What is needed is an exact repeat of the lines from the one holding "dades y perfiles que" through the final line of the data, with no pictures.

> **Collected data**
○ ○ ○ ○ ○ ○ ○

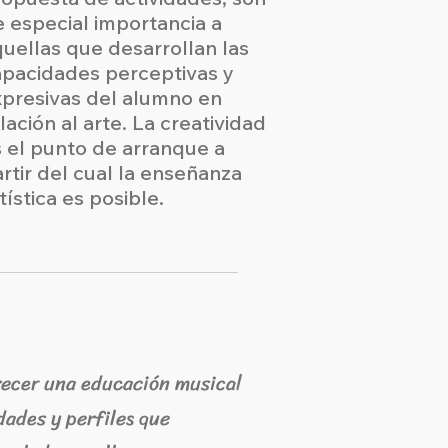
 especial importancia a
uellas que desarrollan las
apacidades perceptivas y
xpresivas del alumno en
lación al arte. La creatividad
 el punto de arranque a
rtir del cual la enseñanza
tística es posible.
recer una educación musical
dades y perfiles que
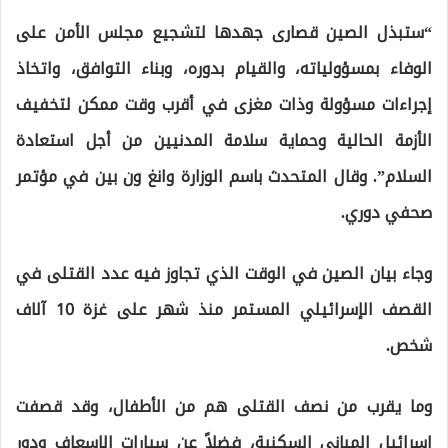
“ستبذل الصين قصارى جهدها لتشجيع مجلس الأمن على
الوفاء بمسؤولياته، والقيام بدوره، وبناء التوافق، واتخاذ
إجراءات مسؤولة وذات مغزى في أقرب وقت ممكن لتخفيف
الأزمة الحالية وحماية سلامة المدنيين من أجل استعادة
السلام”. وقال المتحدث باسم الوزارة وانغ ون بين في مؤتمر
صحفي دوري.
وجاء بيان الصين في الوقت الذي تجاوز فيه عدد القتلى في
القصف الإسرائيلي المستمر منذ شهر على غزة 10 آلاف
شخص.
وما يقرب من نصف القتلى هم من الأطفال، وقد قصفت
إسرائيل المباني السكنية، فضلاً عن سيارات الإسعاف ودور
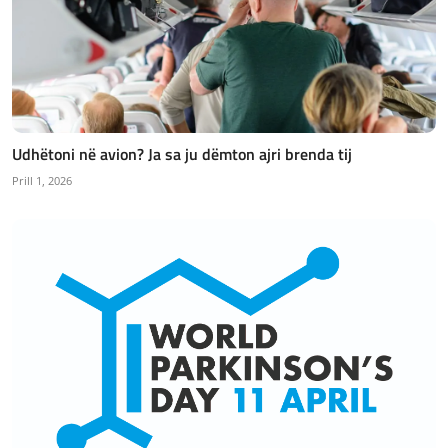
Udhëtoni në avion? Ja sa ju dëmton ajri brenda tij
Prill 1, 2026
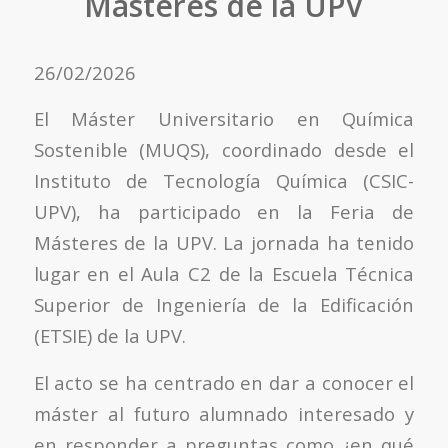
Másteres de la UPV
26/02/2026
El Máster Universitario en Química
Sostenible (MUQS), coordinado desde el
Instituto de Tecnología Química (CSIC-
UPV), ha participado en la Feria de
Másteres de la UPV. La jornada ha tenido
lugar en el Aula C2 de la Escuela Técnica
Superior de Ingeniería de la Edificación
(ETSIE) de la UPV.
El acto se ha centrado en dar a conocer el
máster al futuro alumnado interesado y
en responder a preguntas como ¿en qué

○ ○ ○ ○ ○ ○ ○

> **Your response**
dades y perfiles que
“ستبذل الصين قصارى جهدها لتشجيع مجلس الأمن على
الوفاء بمسؤولياته، والقيام بدوره، وبناء التوافق، واتخاذ
إجراءات مسؤولة وذات مغزى في أقرب وقت ممكن لتخفيف
الأزمة الحالية وحماية سلامة المدنيين من أجل استعادة
السلام”. وقال المتحدث باسم الوزارة وانغ ون بين في مؤتمر
صحفي دوري.
وجاء بيان الصين في الوقت الذي تجاوز فيه عدد القتلى في
القصف الإسرائيلي المستمر منذ شهر على غزة 10 آلاف
شخص.
وما يقرب من نصف القتلى هم من الأطفال، وقد قصفت
إسرائيل المباني السكنية، فضلاً عن سيارات الإسعاف ودور
Udhëtoni në avion? Ja sa ju dëmton ajri brenda tij
Prill 1, 2026
Másteres de la UPV
26/02/2026
El Máster Universitario en Química
Sostenible (MUQS), coordinado desde el
Instituto de Tecnología Química (CSIC-
UPV), ha participado en la Feria de
Másteres de la UPV. La jornada ha tenido
lugar en el Aula C2 de la Escuela Técnica
Superior de Ingeniería de la Edificación
(ETSIE) de la UPV.
El acto se ha centrado en dar a conocer el
máster al futuro alumnado interesado y
en responder a preguntas como ¿en qué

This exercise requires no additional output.